Selon l’agente Bruneau, Alain Magloire est « monté sur le capot » de l’auto-patrouille circulant à « très basse vitesse ».
« D’après moi, il a voulu l’éviter pis il a revolé pis il est tombé sur le capot », dit plutôt Guy Miqueu.
De son point de vue, il ne fait aucun doute que l’auto-patrouille a « rentré dedans » Alain Magloire.
L’agent Joly abonde dans le même sens.
« J’ai perçu qu’il a été heurté par le véhicule », dit-il.
« Le véhicule percute M. Magloire sur son flanc gauche. C’est mon souvenir », dit l’agent Brassard.
Le coroner Malouin a cependant cru bon de faire remarquer que le rapport du pathologiste mentionnait qu’il y avait absence de traces d’impact sur les membres inférieur d’Alain Magloire.
Sur le moment, l’agent Côté croyait que sa technique improvisée avait porté fruit.
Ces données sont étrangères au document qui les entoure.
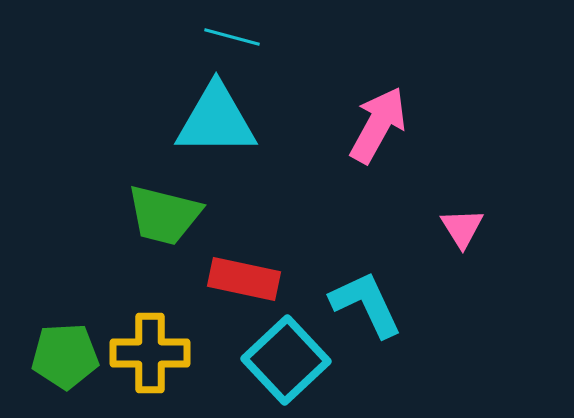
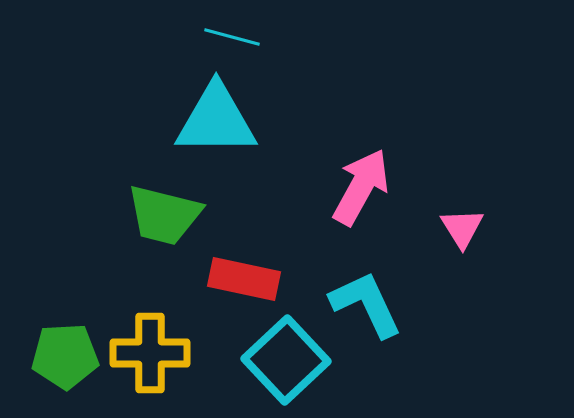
pink arrow: moved 17 px left, 62 px down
« Il a été projeté sur le trottoir, dit-il. Je pensais l’avoir neutralisé. Je présume que la personne va être sonnée suite à l’impact. En sortant, je me suis rendu compte que M. Magloire n’a pas été sonné du tout ».
Le journaliste Brian Myles du Devoir se montre beaucoup plus critique.
« Si Denis Côté n’aurait pas foncé, peut-être ça aurait viré autrement », avance l’expert Poulin.
Pour l’agent Brassard, l’initiative de l’agent Côté était la bienvenue. Il dit être « complètement en accord avec ce qui a été fait ».
Pour lui, l’auto-patrouille devient une « arme d’opportunité » exerçant une « frappe de diversion ».
« Il vient nous protéger, dit-il. Ça aurait peut-être pu fonctionner s’il avait eu une vitesse un peu plus supérieure ».
« Pour moi, c’est un outil beaucoup moindre que le mien qui est une arme à feu », dit l’agent Brassard.
« C’est moins pire », lance à son tour le coroner Malouin.
« Je me rappelle que M. Magloire se retrouve sur le capot du véhicule, dit l’agent Brassard. J’ai baissé mon arme parce qu’avant ça, j’étais en acquisition de cible. Je lâche mon acquisition, mon but c’est de rengainer et de faire des techniques à mains nues en voyant l’agent Joly parce qu’on l’a fait plusieurs fois ensemble ».
L’agent Brassard précise que l’expression « acquisition de cible » veut dire « on va mirer ».
« Je vois l’agent Joly agripper M. Magloire. M. Magloire est presque debout sur le capot à ce moment-là », dit l’agent Brassard, ajoutant que le moment était « bon », selon lui, pour ce type de « diversion ».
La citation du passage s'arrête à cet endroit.